Une autre solution consiste, selon l'APGL, à venir au Cecos accompagné de "son donneur". "On espère que ce sera une possibilité qui sera discutée avant le vote à l'Assemblée, notamment en cas de fortes pénuries, comme cela est prévu", précise Nicolas Faget. "Mais cela doit encore être discuté".

"Ceux qui préfèrent rester anonymes ne viendront plus"
Dr Céline Chalas

En outre, les médecins redoutent que la levée de l'anonymat des donneurs de sperme ne vienne aggraver cette pénurie. "Ceux qui préfèrent rester anonymes ne viendront plus ici", estime Céline Chalas, qui craint "une baisse du nombre de donneurs de l'ordre de 20 %."

À cela vient s'ajouter un autre aspect du projet de loi : la destruction des stocks de paillettes dans toutes les banques de sperme du pays, afin d'éviter que le sperme issu de dons anonymes ne soit pas en conformité avec la nouvelle législation sur la levée de l'anonymat. "S'ils sont détruits, nous allons nous retrouver dans une situation où nous n'aurons plus de donneurs actifs, tout en devant faire face à une demande deux à trois fois plus élevée. Cela va être compliqué pour nous", s'inquiète Céline Chalas. "Il faut agir maintenant pour que ce point soit réexaminé".

Si les stocks de paillettes sont détruits, "cela va être très compliqué pour nous", s'inquiète la Dr Céline Chalas.

Pour répondre à la demande grandissante de sperme, les professionnels de santé et les associations appellent les autorités à mettre en place des campagnes de sensibilisation pour mobiliser la population sur l'importance du don.
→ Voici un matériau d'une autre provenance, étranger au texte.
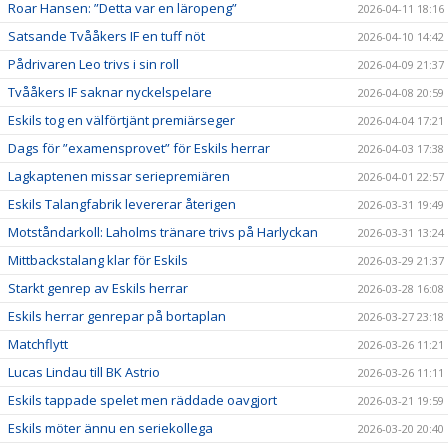
Roar Hansen: ”Detta var en läropeng”
2026-04-11 18:16
Satsande Tvååkers IF en tuff nöt
2026-04-10 14:42
Pådrivaren Leo trivs i sin roll
2026-04-09 21:37
Tvååkers IF saknar nyckelspelare
2026-04-08 20:59
Eskils tog en välförtjänt premiärseger
2026-04-04 17:21
Dags för ”examensprovet” för Eskils herrar
2026-04-03 17:38
Lagkaptenen missar seriepremiären
2026-04-01 22:57
Eskils Talangfabrik levererar återigen
2026-03-31 19:49
Motståndarkoll: Laholms tränare trivs på Harlyckan
2026-03-31 13:24
Mittbackstalang klar för Eskils
2026-03-29 21:37
Starkt genrep av Eskils herrar
2026-03-28 16:08
Eskils herrar genrepar på bortaplan
2026-03-27 23:18
Matchflytt
2026-03-26 11:21
Lucas Lindau till BK Astrio
2026-03-26 11:11
Eskils tappade spelet men räddade oavgjort
2026-03-21 19:59
Eskils möter ännu en seriekollega
2026-03-20 20:40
Cette action reste aujourd'hui menée exclusivement par l'Agence de la biomédecine.

"La dernière campagne a eu lieu à la fin de l'année dernière, mais personne ne s'en souvient", ironise René Frydman, dépité de ne pas pouvoir se rendre dans les universités pour parler du don de sperme ou d'ovocytes.

"Ce que moi je voudrais, note le professeur émérite, c'est qu'il y ait une infirmière formée, une sage-femme formée, ou encore un médecin formé pour faire des permanences dans les différents centres hospitaliers pour sensibiliser les gens". Sinon, avec la pénurie de sperme prévue et sans campagne de recrutement de donneurs, l'Association des parents et futurs parents gays et lesbiens (APGL) est sûre d'une chose : "Les couples de femmes et les femmes seules vont continuer d'aller à l'étranger pour celles qui en ont les moyens, ou d'avoir recours au marché clandestin".